Son manque de notoriété nationale, l’absence d’expérience ministérielle et le faible poids sénatorial qu’il comptabiliserait actuellement ne
devraient pas en faire un favori.
Jean-Pierre Raffarin
Le principal concurrent de Gérard Larcher est d’origine UDF. Il s’agit de l’ancien Premier Ministre Jean-Pierre Raffarin qu’on ne présente plus
depuis sa nomination à Matignon en mai 2002. Il n’a pas annoncé encore officiellement sa candidature mais poursuit son travail de réflexion et de rassemblement depuis le début de
l’été.
Selon Jean-Pierre Raffarin, l'indépendance du Sénat est une priorité : « Autant dire
qu’il ne doit pas hésiter à déplaire.
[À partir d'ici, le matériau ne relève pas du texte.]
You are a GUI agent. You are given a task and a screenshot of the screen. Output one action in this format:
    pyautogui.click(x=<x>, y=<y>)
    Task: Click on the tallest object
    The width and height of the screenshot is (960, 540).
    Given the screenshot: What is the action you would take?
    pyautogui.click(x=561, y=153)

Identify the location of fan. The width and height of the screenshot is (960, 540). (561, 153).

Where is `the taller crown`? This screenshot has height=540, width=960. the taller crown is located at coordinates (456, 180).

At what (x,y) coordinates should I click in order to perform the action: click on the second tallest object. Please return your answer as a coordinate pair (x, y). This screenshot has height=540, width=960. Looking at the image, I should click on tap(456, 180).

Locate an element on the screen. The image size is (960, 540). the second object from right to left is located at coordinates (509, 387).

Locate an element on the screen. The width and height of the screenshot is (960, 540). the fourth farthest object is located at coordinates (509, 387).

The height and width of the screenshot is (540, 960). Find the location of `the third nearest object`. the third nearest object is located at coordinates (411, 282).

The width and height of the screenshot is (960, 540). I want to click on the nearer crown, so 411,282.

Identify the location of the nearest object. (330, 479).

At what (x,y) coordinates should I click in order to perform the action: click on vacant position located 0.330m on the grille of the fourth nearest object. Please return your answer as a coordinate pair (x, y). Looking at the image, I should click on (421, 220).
Dans une société qui cultive volontiers le “politiquement correct”, un certain unanimisme et rechigne à accepter la complexité, il n’est donc pas rare que le
Sénat se retrouve dans le rôle ingrat consistant à contredire l’exécutif ou à se démarquer de l’opinion supposée “majoritaire”. (...)
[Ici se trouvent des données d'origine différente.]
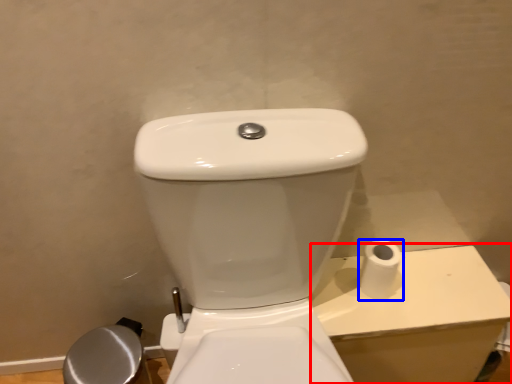 Question: Which object is further to the camera taking this photo, porcelain (highlighted by a red box) or toilet paper (highlighted by a blue box)?

Choices:
 (A) porcelain
 (B) toilet paper

Answer: (A) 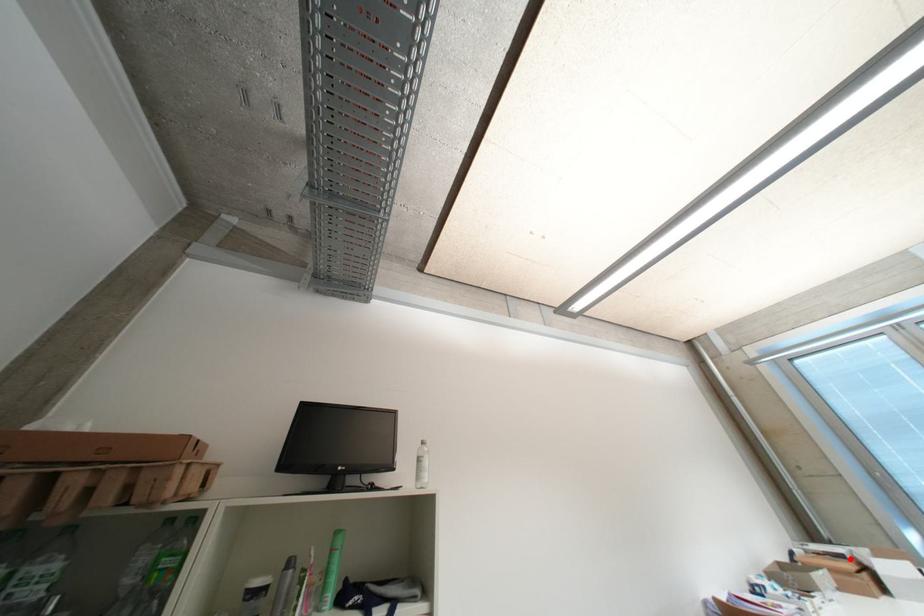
N’est-ce pas le Sénat qui, depuis le début de la IIIe République, a marqué avec le plus de constance son attachement jaloux aux libertés publiques et aux traditions républicaines ? »
Et Jean-Pierre Raffarin rejette la critique de course aux honneurs : « La
responsabilité particulière de président du Sénat, second personnage de l’État, ne s’inscrit pas, à mes yeux, dans un “cursus honorum”. Ce n’est pas une étape dans une carrière. Élu par ses pairs
en toute liberté, il ne doit pas avoir d’autre ambition que de promouvoir et de garantir à la Haute assemblée cette indépendance qui est un combat de chaque jour. »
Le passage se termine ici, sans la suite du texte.